- Poster
- Directed by: Jayaraj
- Written by: Pattukkottai Prabakar (dialogue)
- Screenplay by: Jayaraj
- Story by: Raj R.
- Produced by: Raj Naresh Felix Kishore Sri
- Starring: Vincent Asokan Navya Nair Vineeth Raghuvaran
- Cinematography: Rajavel
- Edited by: A. Sreekar Prasad
- Music by: Srikanth Deva
- Production company: New Light Productions Ltd
- Release date: 29 February 2008;
- Country: India
- Language: Tamil

= Sila Nerangalil =

Sila Nerangalil is a 2008 Indian Tamil-language romantic thriller film directed by Malayalam director Jayaraj in his Tamil debut. The film stars Vincent Asokan and Navya Nair, while Vineeth and Raghuvaran play supporting roles. The music was composed by Srikanth Deva. The film received positive reviews and was an immediate box office success, reaching number two in the Tamil film charts in its first week of release. The film was an uncredited remake of the American romantic thriller film, Dead Again (1991).

== Plot ==
A murder case that took place in the mid-60s is narrated through a voice and radio news as the titles role on. A man is accused of murdering his wife and has been sentenced to death.
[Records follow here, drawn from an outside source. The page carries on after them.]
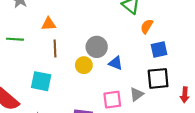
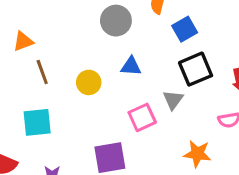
gray circle: (97, 47) -> (116, 21), moved

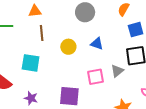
gray circle: (116, 21) -> (85, 12), moved

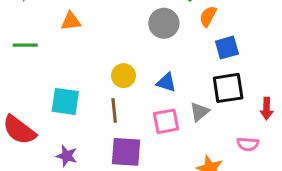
gray circle: (85, 12) -> (164, 23), moved
brown line: (42, 33) -> (114, 110), moved
blue triangle: (97, 44) -> (166, 82), moved

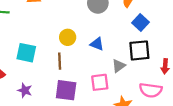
blue square: (227, 48) -> (140, 22), turned -35
pink square: (166, 121) -> (100, 82), moved
pink semicircle: (248, 144) -> (151, 90), size x1.5

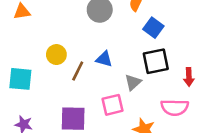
yellow circle: (68, 37) -> (56, 55), moved
brown line: (60, 61) -> (78, 71), moved, turned 35

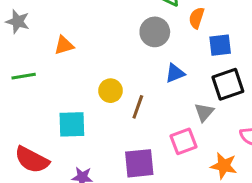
blue square: (153, 28) -> (220, 45), turned -36
blue triangle: (104, 59) -> (175, 73), moved, turned -30

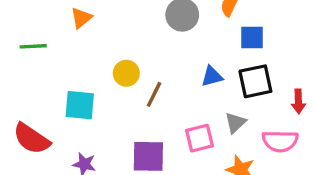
orange triangle: (64, 45) -> (81, 18), turned -30
blue triangle: (175, 73) -> (212, 76), moved
gray triangle: (204, 112) -> (235, 123), moved

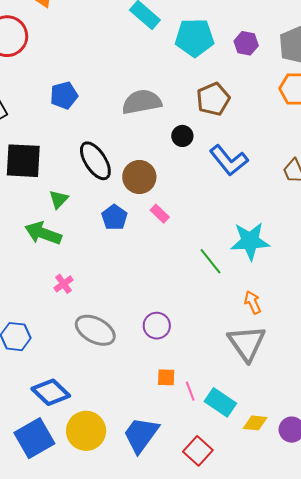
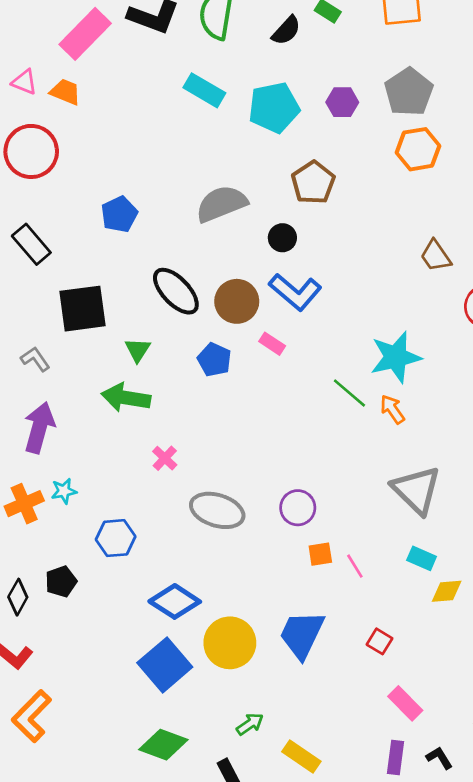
blue L-shape: (229, 160) -> (295, 292), moved
orange arrow: (253, 302) -> (392, 409), moved
purple circle: (157, 326) -> (298, 508), moved
cyan rectangle: (220, 402) -> (422, 558), moved, size x0.7
red square: (198, 451) -> (379, 641), size x0.7

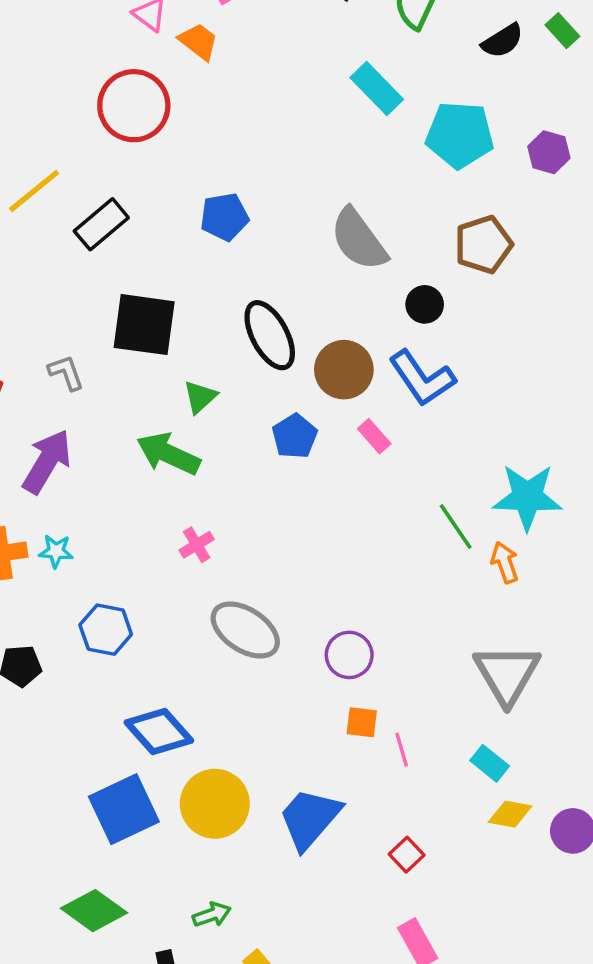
gray semicircle: (221, 204) -> (359, 239), turned -120
black rectangle: (31, 244) -> (101, 224), turned 75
The film then moves forward with a dream by a girl (Navya Nair), who dreams of getting killed by a man. The girl is clad in an old-style dress, resembling the trends of the '60s. She is not able to identify the man nor could she rationalise her dream. However, she is terribly frightened, so much so that she could not speak, recall her past, and get to terms with the present.

She is now in a home run by Christian missionaries. She is under care of the Jo (Vincent Asokan), the person in charge for the rehabilitation of physically and mentally challenged people. He names her Anjali and develops a secret love towards her.

Enters psychiatrist Krishnan (Raghuvaran), an expert in hypnotist therapy, who comes forward to help them. The therapy reveals that she is Anjali reincarnation of the girl, who was allegedly killed by her husband in 1965. The shocking revelation gives her the power of speech back, but still, she is unable to recall her past in this birth.

Further sittings with the psychiatrist reveal the possible reason for the murder. The husband suspected an affair between his wife and his friend, a famous playback singer Madhavan (Vineeth). The scenes surfaced in hypnotic sleep identify the husband. It is none other than Jo, who is the reincarnation of the husband. Now, Anjali is afraid of Jo, and the doctor starts counselling Jo by putting him into hypnotic sleep. Jo, in his travel to his previous birth, finds that the husband was not responsible for the murder. Both Anjali and doctor are not ready to accept his words, and they suspect that he would repeat the effort in this birth as well.

Jo, who is in love with Anjali, is shaken and determined to find the truth. This leads him searching the missing lines of the murder that took place 40 years ago. The script reveals the truth with many unexpected twists in the tale. Jo and his friend go and ask Madhavan, the singer who loved Thamarai, the girl who was killed. He tells them that her husband saw a boy talking to his mother about lying in the court. Madhavan says that the killer is a person named Gopikrishnan, and Jo understands immediately that he means the hypnotist Krishnan, who helped Anjali.

==Production==
The film marked the directorial debut of Jayaraj in Tamil while the film saw Vincent Asokan playing lead actor for first time.

== Soundtrack ==
The music was composed by Srikanth Deva, with lyrics by Vairamuthu.

| Song | Singers |
|---|---|
| "Embavai Embavai" | Senthildass Velayutham, Reshmi |
| "Ponguthu Ponguthu" | T. M. S. Selvaraj |
| "Thirudapatta Nilave" | Haricharan, K. S. Chithra |
| "Pottu Vaitha" | P. Susheela |
| "Chella Phonai" | Suchitra |

== Reception ==
Rediff.com wrote, "Altogether, a nice fare if you're in the mood for a good old-fashioned crime thriller". Tamil Star wrote, "While director Jayaraj manages to keep the suspense intact in a few places in this two-hour movie, it is clear that crafting such a shape-shifting screenplay has eluded even a good director like him". Lakshmi Saravanakumar of Kalki felt the fast pace in the first and last scene was completely missing in rest of the scenes and despite the scope of offering twists and turns, most of them were predictable due to faulty screenplay. He also felt Vincent Asokan was ill-suited for the role.